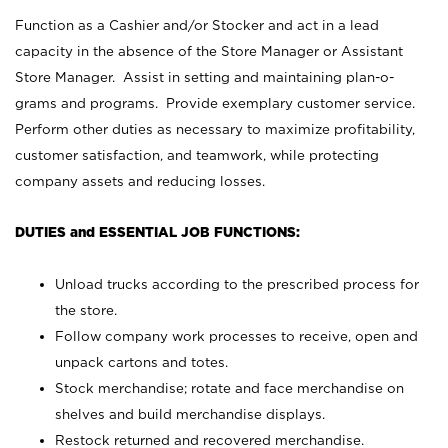
Function as a Cashier and/or Stocker and act in a lead
capacity in the absence of the Store Manager or Assistant
Store Manager. Assist in setting and maintaining plan-o-
grams and programs. Provide exemplary customer service.
Perform other duties as necessary to maximize profitability,
customer satisfaction, and teamwork, while protecting
company assets and reducing losses.
DUTIES and ESSENTIAL JOB FUNCTIONS:
Unload trucks according to the prescribed process for
the store.
Follow company work processes to receive, open and
unpack cartons and totes.
Stock merchandise; rotate and face merchandise on
shelves and build merchandise displays.
Restock returned and recovered merchandise.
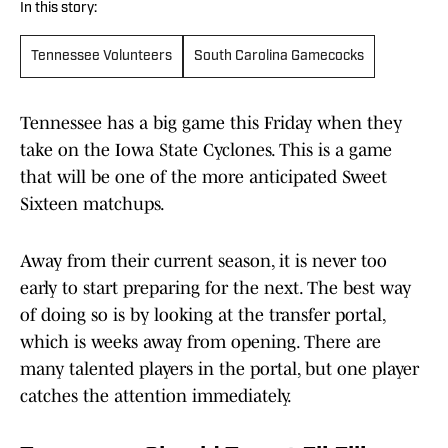
In this story:
Tennessee Volunteers
South Carolina Gamecocks
Tennessee has a big game this Friday when they
take on the Iowa State Cyclones. This is a game
that will be one of the more anticipated Sweet
Sixteen matchups.
Away from their current season, it is never too
early to start preparing for the next. The best way
of doing so is by looking at the transfer portal,
which is weeks away from opening. There are
many talented players in the portal, but one player
catches the attention immediately.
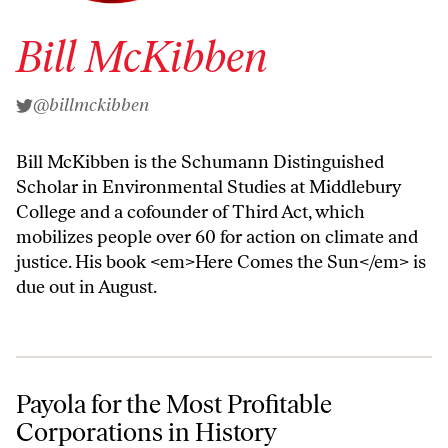
Bill McKibben
@billmckibben
Bill McKibben is the Schumann Distinguished
Scholar in Environmental Studies at Middlebury
College and a cofounder of Third Act, which
mobilizes people over 60 for action on climate and
justice. His book <em>Here Comes the Sun</em> is
due out in August.
Payola for the Most Profitable Corporations in History
Payola for the Most Profitable
Corporations in History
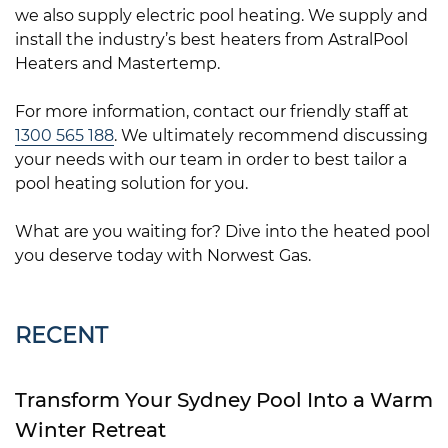
we also supply electric pool heating. We supply and
install the industry’s best heaters from AstralPool
Heaters and Mastertemp.
For more information, contact our friendly staff at
1300 565 188
. We ultimately recommend discussing
your needs with our team in order to best tailor a
pool heating solution for you.
What are you waiting for? Dive into the heated pool
you deserve today with Norwest Gas.
RECENT
Transform Your Sydney Pool Into a Warm
Winter Retreat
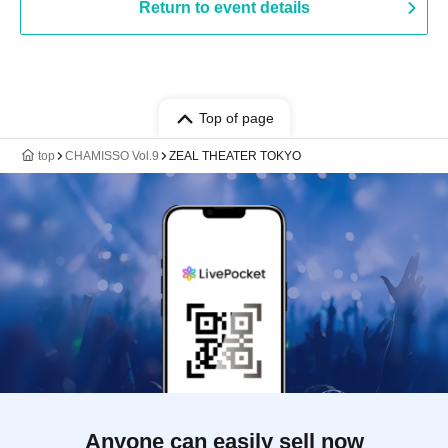
Return to event details
Top of page
top
CHAMISSO Vol.9
ZEAL THEATER TOKYO
Anyone can easily sell now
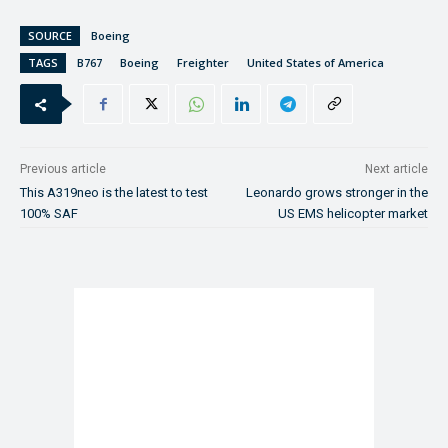
SOURCE
Boeing
TAGS
B767
Boeing
Freighter
United States of America
Previous article
Next article
This A319neo is the latest to test
Leonardo grows stronger in the
100% SAF
US EMS helicopter market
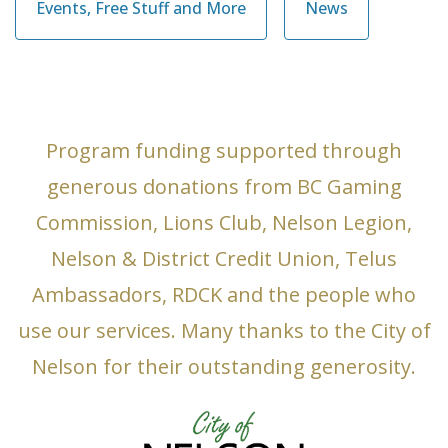
Events, Free Stuff and More
News
Program funding supported through
generous donations from BC Gaming
Commission, Lions Club, Nelson Legion,
Nelson & District Credit Union, Telus
Ambassadors, RDCK and the people who
use our services. Many thanks to the City of
Nelson for their outstanding generosity.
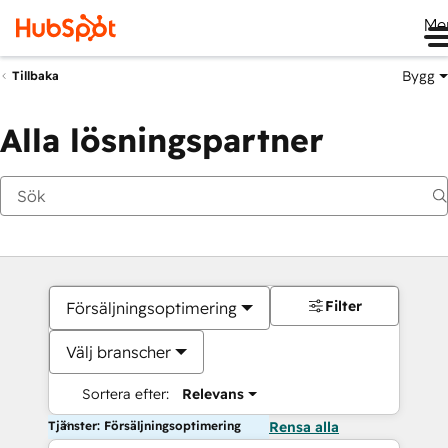
Me
Bygg
Tillbaka
Alla lösningspartner
Filter
Försäljningsoptimering
Välj branscher
Sortera efter:
Relevans
Tjänster: Försäljningsoptimering
Rensa alla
--------------------------------------------------
EXERCISE: Write the lines from the one with "you deserve today with Norwest Gas." through the last line of the entries out again exactly, both ends included, and skip the pictures.

REPLY TO THE EXERCISE:
you deserve today with Norwest Gas.
RECENT
Transform Your Sydney Pool Into a Warm
Winter Retreat
Return to event details
Top of page
top
CHAMISSO Vol.9
ZEAL THEATER TOKYO
Anyone can easily sell now
SOURCE
Boeing
TAGS
B767
Boeing
Freighter
United States of America
Previous article
Next article
This A319neo is the latest to test
Leonardo grows stronger in the
100% SAF
US EMS helicopter market
Events, Free Stuff and More
News
Program funding supported through
generous donations from BC Gaming
Commission, Lions Club, Nelson Legion,
Nelson & District Credit Union, Telus
Ambassadors, RDCK and the people who
use our services. Many thanks to the City of
Nelson for their outstanding generosity.
Me
Bygg
Tillbaka
Alla lösningspartner
Filter
Försäljningsoptimering
Välj branscher
Sortera efter:
Relevans
Tjänster: Försäljningsoptimering
Rensa alla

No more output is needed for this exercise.